На «Золотой маске» показали «Три балета в манере поздней неоклассики» в исполнении Пермского балета
Из всего вечера балетов, который привезли пермяки, номинирован на национальную премию только «The Second Detail» Уильяма Форсайта, российская премьера которого состоялась в Перми осенью 2012 года.

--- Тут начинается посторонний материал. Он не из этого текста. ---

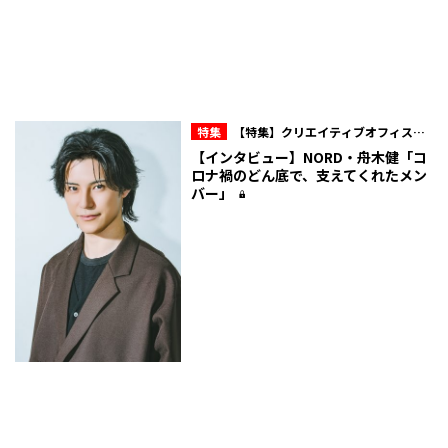
特集
【特集】クリエイティブオフィスキ
ュー所属・NORD 10周年の現在地
【インタビュー】NORD・舟木健「コ
ロナ禍のどん底で、支えてくれたメン
バー」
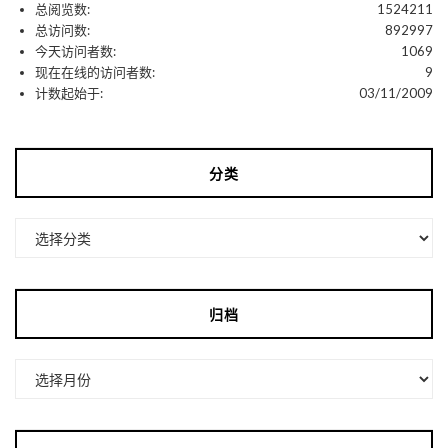
总阅览数:
1524211
总访问数:
892997
今天访问者数:
1069
现在在线的访问者数:
9
计数起始于:
03/11/2009
分类
分
类
归档
归
档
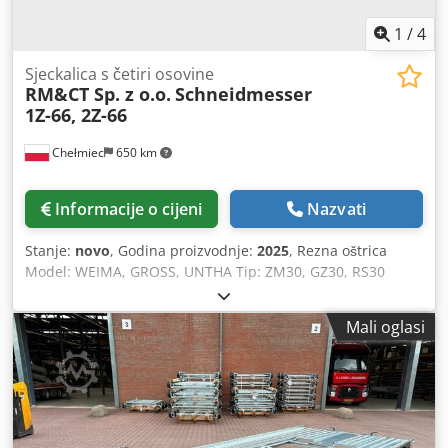
1
/
4
Sjeckalica s četiri osovine
RM&CT Sp. z o.o.
Schneidmesser
1Z-66, 2Z-66
Chełmiec
650 km
Informacije o cijeni
Nazvati
Stanje:
novo
, Godina proizvodnje:
2025
, Rezna oštrica
Model: WEIMA, GROSS, UNTHA Tip: ZM30, GZ30, RS30
Chodpfxsxn Ibve Afnea Godina proizvodnje: 2025 Novo /
odmah spremno za upotrebu 1. 1Z-66 nož 2. 2Z-66 nož
Mali oglasi
Proizvođač smo zamjenskih noževa i rezervnih dijelova za
drobilice i usitnjavače.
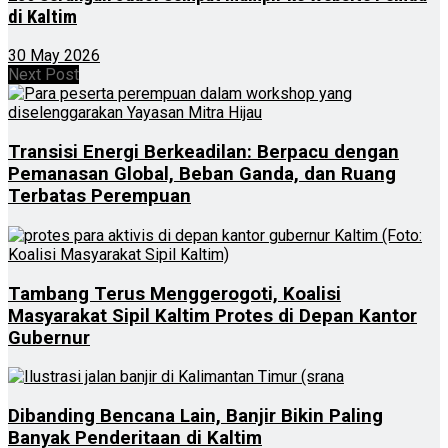
di Kaltim
30 May 2026
Next Post
Transisi Energi Berkeadilan: Berpacu dengan
Pemanasan Global, Beban Ganda, dan Ruang
Terbatas Perempuan
Tambang Terus Menggerogoti, Koalisi
Masyarakat Sipil Kaltim Protes di Depan Kantor
Gubernur
Dibanding Bencana Lain, Banjir Bikin Paling
Banyak Penderitaan di Kaltim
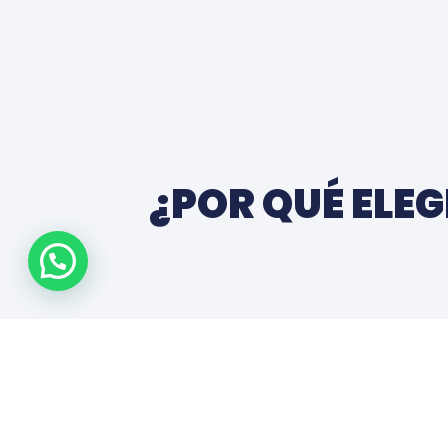
¿POR QUÉ ELEG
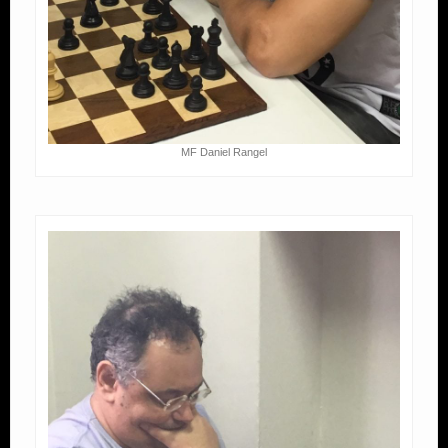
MF Daniel Rangel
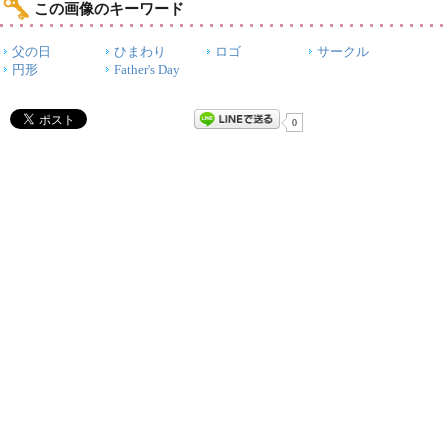
この画像のキーワード
父の日
ひまわり
ロゴ
サークル
円形
Father's Day
0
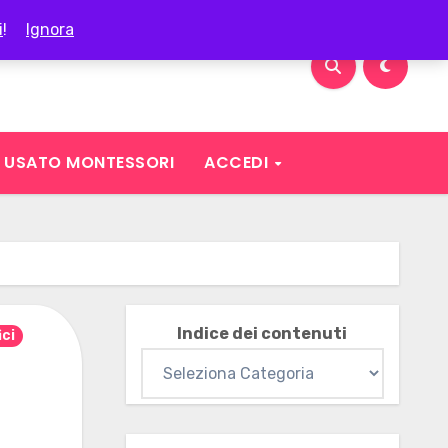
i
!
Ignora
USATO MONTESSORI
ACCEDI
Indice dei contenuti
ici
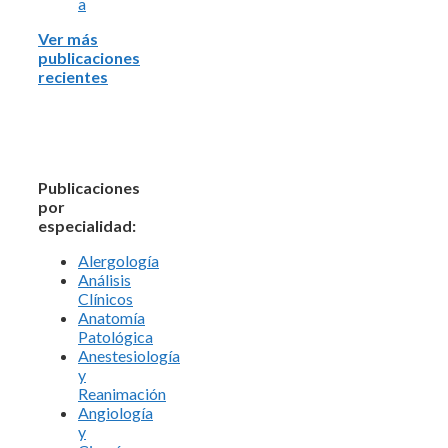
a
Ver más
publicaciones
recientes
Publicaciones
por
especialidad:
Alergología
Análisis
Clínicos
Anatomía
Patológica
Anestesiología
y
Reanimación
Angiología
y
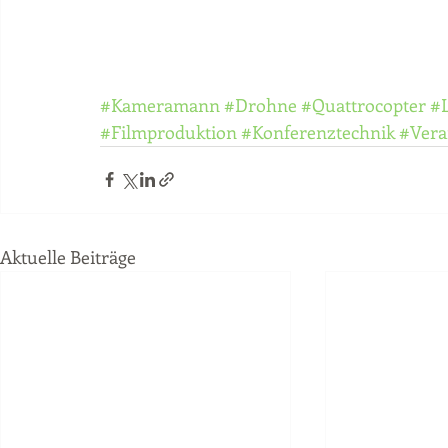
#Kameramann
#Drohne
#Quattrocopter
#
#Filmproduktion
#Konferenztechnik
#Vera
Aktuelle Beiträge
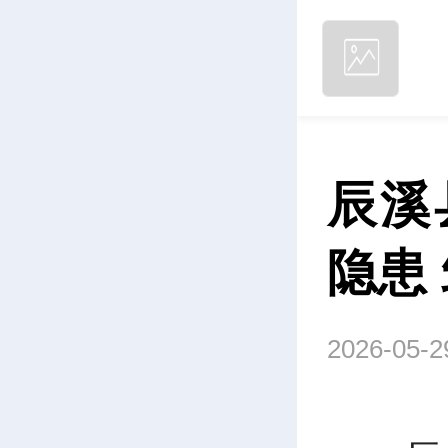
辰溪
隐患
2026-05-2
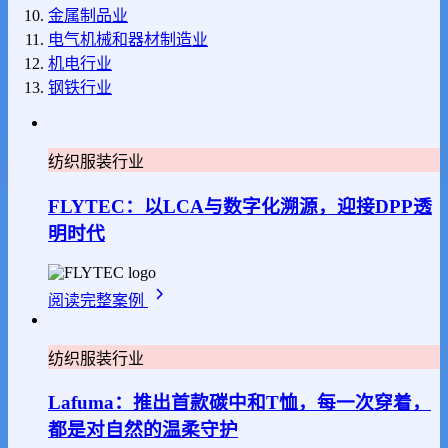
金属制品业
电气机械和器材制造业
机电行业
钢铁行业
纺织服装行业
FLYTEC：以LCA与数字化溯源，迎接DPP透
明时代
阅读完整案例
纺织服装行业
Lafuma：推出首款碳中和T恤，每一次穿着，
都是对自然的温柔守护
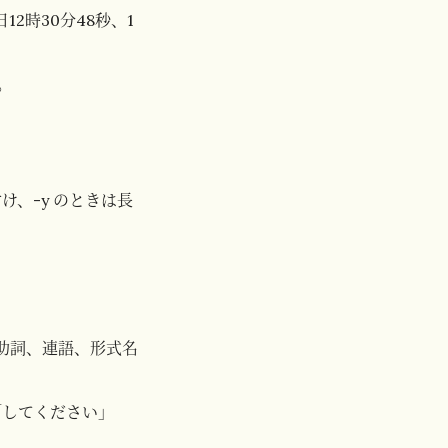
12時30分48秒、1
。
け、-y のときは長
助詞、連語、形式名
「してください」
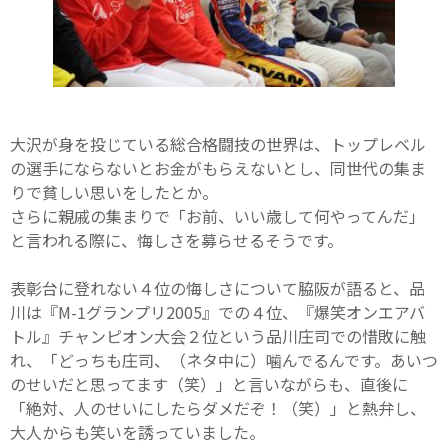
大沢が身を投じている総合格闘技の世界は、トップレベル
の選手にならないとお金がもらえないとし、同世代の集ま
りで貧しい思いをしたとか。
さらに親戚の集まりで「お前、いい歳して何やってんだ」
と言われる際に、悔しさを募らせるそうです。
表彰台に登れない４位の悔しさについて脇阪が語ると、品
川は『M-1グランプリ2005』での４位、『爆笑オンエアバ
トル』チャンピオン大会２位という品川庄司での惜敗に触
れ、「どっちも庄司、（ネタ中に）噛んでるんです。あいつ
のせいだと思ってます（笑）」と言いながらも、直後に
「絶対、人のせいにしたらダメだぞ！（笑）」と熱弁し、
大人からも笑いを誘っていました。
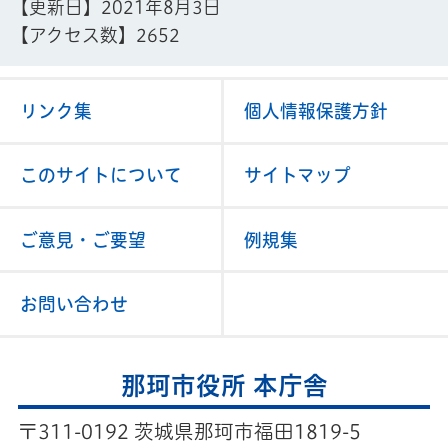
【更新日】
2021年8月3日
【アクセス数】
2652
リンク集
個人情報保護方針
このサイトについて
サイトマップ
ご意見・ご要望
例規集
お問い合わせ
那珂市役所 本庁舎
〒311-0192 茨城県那珂市福田1819-5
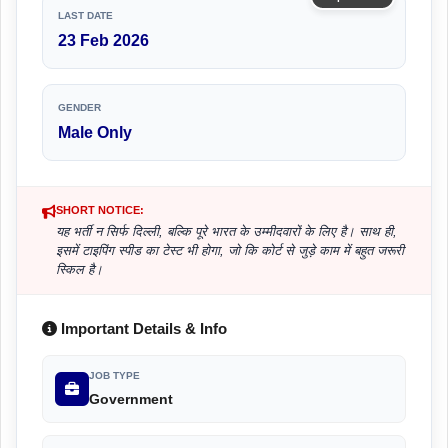
LAST DATE
23 Feb 2026
GENDER
Male Only
SHORT NOTICE:
यह भर्ती न सिर्फ दिल्ली, बल्कि पूरे भारत के उम्मीदवारों के लिए है। साथ ही,
इसमें टाइपिंग स्पीड का टेस्ट भी होगा, जो कि कोर्ट से जुड़े काम में बहुत जरूरी
स्किल है।
Important Details & Info
JOB TYPE
Government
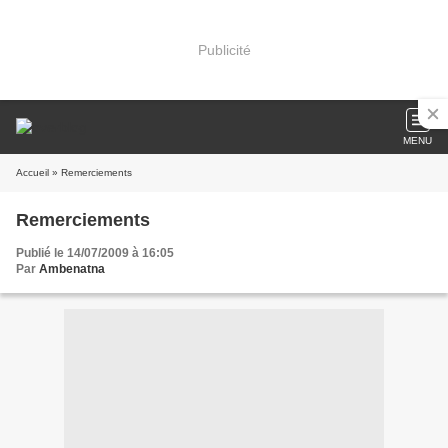
Publicité
MENU
Accueil
» Remerciements
Remerciements
Publié le 14/07/2009 à 16:05
Par
Ambenatna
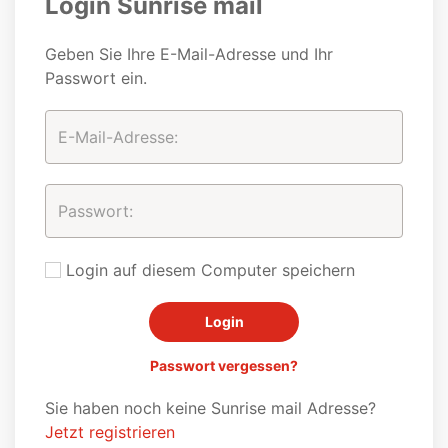
Login Sunrise mail
Geben Sie Ihre E-Mail-Adresse und Ihr
Passwort ein.
Login auf diesem Computer speichern
Passwort vergessen?
Sie haben noch keine Sunrise mail Adresse?
Jetzt registrieren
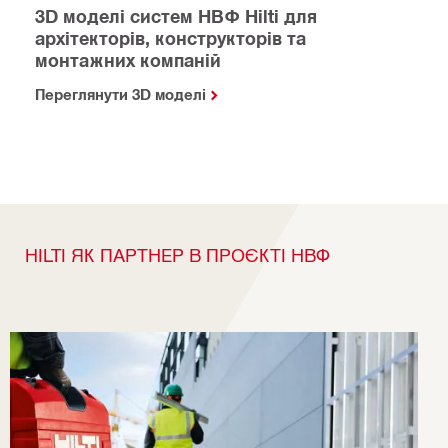
3D моделі систем НВФ Hilti для
архітекторів, конструкторів та
монтажних компаній
Переглянути 3D моделі
HILTI ЯК ПАРТНЕР В ПРОЄКТІ НВФ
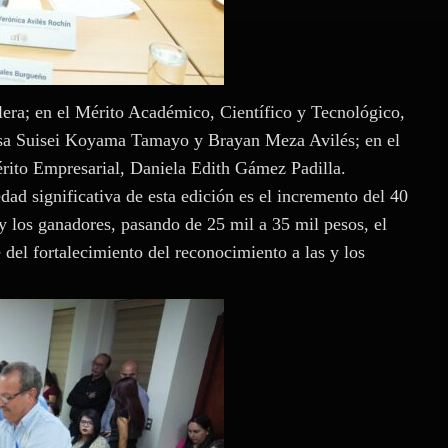
era; en el Mérito Académico, Científico y Tecnológico,
lsa Suisei Koyama Tamayo y Brayan Meza Avilés; en el
érito Empresarial, Daniela Edith Gámez Padilla.
ad significativa de esta edición es el incremento del 40
y los ganadores, pasando de 25 mil a 35 mil pesos, el
 del fortalecimiento del reconocimiento a las y los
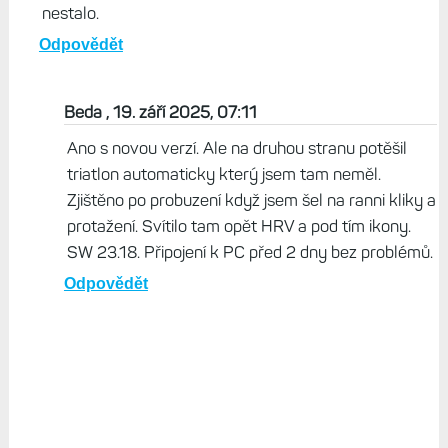
nestalo.
Odpovědět
Beda , 19. září 2025, 07:11
Ano s novou verzí. Ale na druhou stranu potěšil
triatlon automaticky který jsem tam neměl.
Zjištěno po probuzení když jsem šel na ranni kliky a
protažení. Svítilo tam opět HRV a pod tím ikony.
SW 23.18. Připojení k PC před 2 dny bez problémů.
Odpovědět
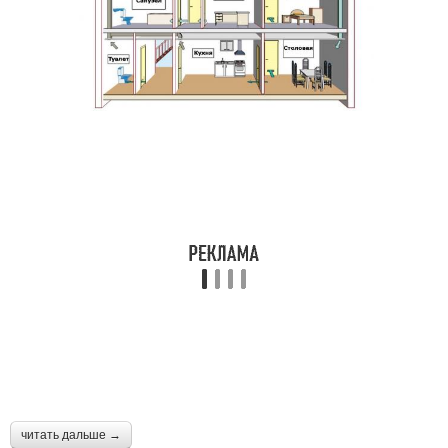
читать дальше →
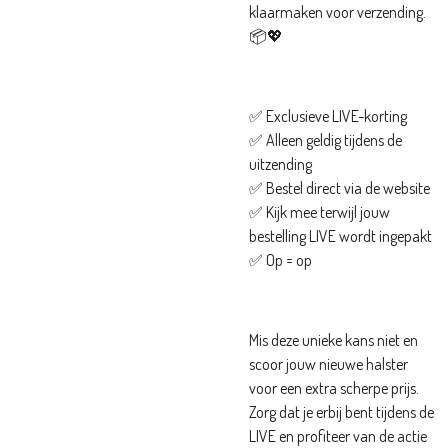
klaarmaken voor verzending.
📦💖
✅ Exclusieve LIVE-korting
✅ Alleen geldig tijdens de
uitzending
✅ Bestel direct via de website
✅ Kijk mee terwijl jouw
bestelling LIVE wordt ingepakt
✅ Op = op
Mis deze unieke kans niet en
scoor jouw nieuwe halster
voor een extra scherpe prijs.
Zorg dat je erbij bent tijdens de
LIVE en profiteer van de actie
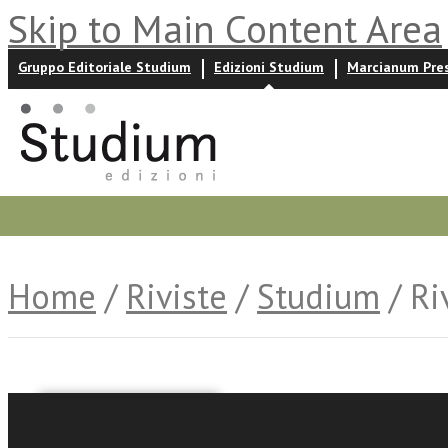
Skip to Main Content Area
Gruppo Editoriale Studium
Edizioni Studium
Marcianum Pre
Promozioni
Prossime uscite
Autori
News ed event
Home
/
Riviste
/
Studium
/ Ri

А мировая премьера прошла в 1991 году во Франкфуртском балете еще в те времена, когда «головное» отделение Форсайт-индустрии находилось строго в «Бокенхаймер Депо» во Франкфурте-на-Майне.
Поставив у себя «The Second Detail» Пермский театр стал третьим после Большого и Мариинки местом в России, где идут балеты американского хореографа Уильяма Форсайта.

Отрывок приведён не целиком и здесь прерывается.